Populations that are at-risk for Vitamin A deficiency include newborns, especially if they are premature, impoverished people, especially kids and the elderly, alcoholics, people on certain medications, people with chronic diarrhea, people who have Celiac disease, Chrons disease, Cystic Fibrosis, pancreatic insufficiency and other fat-malabsorption conditions, people who are on severely fat restricted diets, for example, people with anorexia and people with low zinc intake are all at an increased risk of Vitamin A deficiency.
The UI for Vitamin A is 3000 micrograms RAE. Toxicity is infrequent but it happens when people take megadoses of Vitamin A.

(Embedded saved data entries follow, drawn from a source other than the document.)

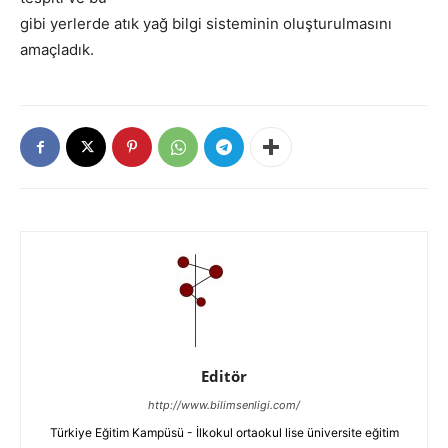
gibi yerlerde atık yağ bilgi sisteminin oluşturulmasını
amaçladık.
Editör
http://www.bilimsenligi.com/
Türkiye Eğitim Kampüsü - İlkokul ortaokul lise üniversite eğitim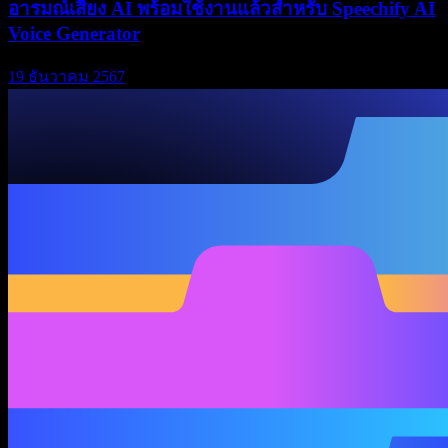
อารมณ์เสียง AI พร้อมใช้งานแล้วสำหรับ Speechify AI
Voice Generator
19 ธันวาคม 2567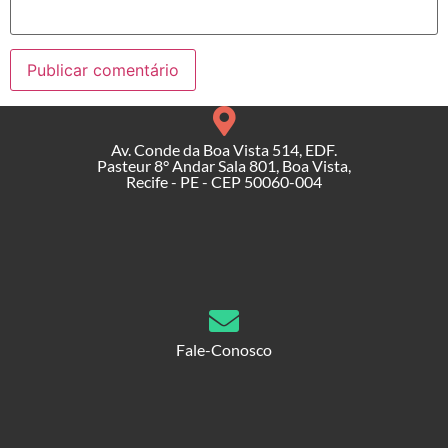
Av. Conde da Boa Vista 514, EDF.
Pasteur 8° Andar Sala 801, Boa Vista,
Recife - PE - CEP 50060-004
Fale-Conosco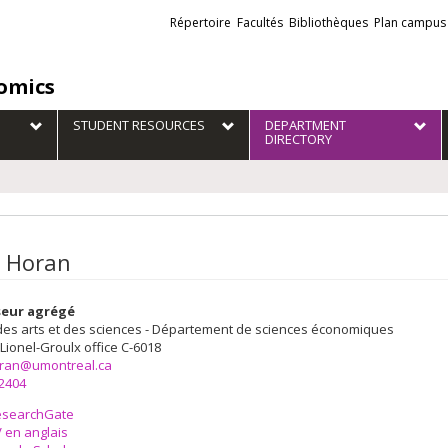
Liens
Répertoire
Facultés
Bibliothèques
Plan campus
externes
omics
STUDENT RESOURCES
DEPARTMENT
DIRECTORY
 Horan
seur agrégé
des arts et des sciences - Département de sciences économiques
 Lionel-Groulx
office C-6018
ran@umontreal.ca
-2404
esearchGate
 en anglais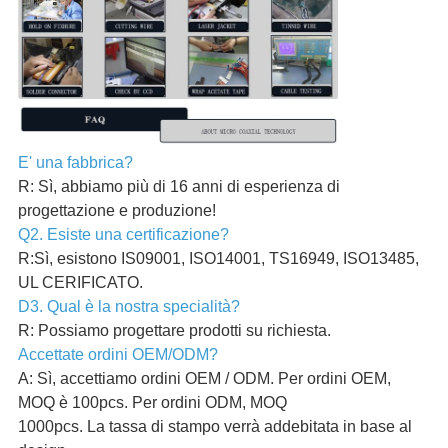
E' una fabbrica?
R: Sì, abbiamo più di 16 anni di esperienza di
progettazione e produzione!
Q2. Esiste una certificazione?
R:Sì, esistono IS09001, ISO14001, TS16949, ISO13485,
UL CERIFICATO.
D3. Qual è la nostra specialità?
R: Possiamo progettare prodotti su richiesta.
Accettate ordini OEM/ODM?
A: Sì, accettiamo ordini OEM / ODM. Per ordini OEM,
MOQ è 100pcs. Per ordini ODM, MOQ
1000pcs. La tassa di stampo verrà addebitata in base al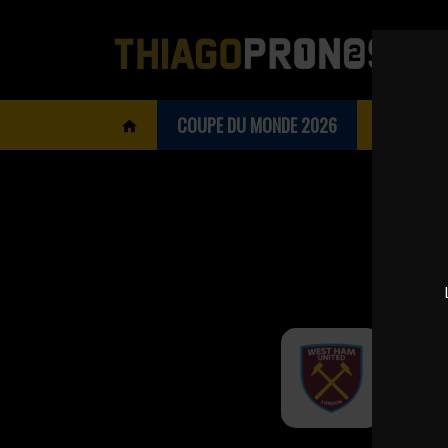
COUPE DU MONDE 2026
BOOKMAK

Toxicity is not good for people because it causes fatigue, vomiting, abdominal pain, bone and joint pain, appetite loss, skin disorders, headache, blurred or double vision, liver damage and jaundice. Toxicity causes an increased risk for fractures, birth defects such as cleft palate, heart abnormalities and brain malfunction.
Be careful with Vitamin A, it can be dangerous to have too much or too little of this good thing.
USDA.gov. United States Department of Agriculture, 27 Jan. 2012. Web. 27 Jan. 2012. <http://www.fns.usda.gov/tn/Resources/appendd.pdf>.
Insel, Paul M., R. Elaine. Turner, and Don Ross. Nutrition. 3rd ed. Sudbury, MA: Jones and Bartlett, 2007. Print.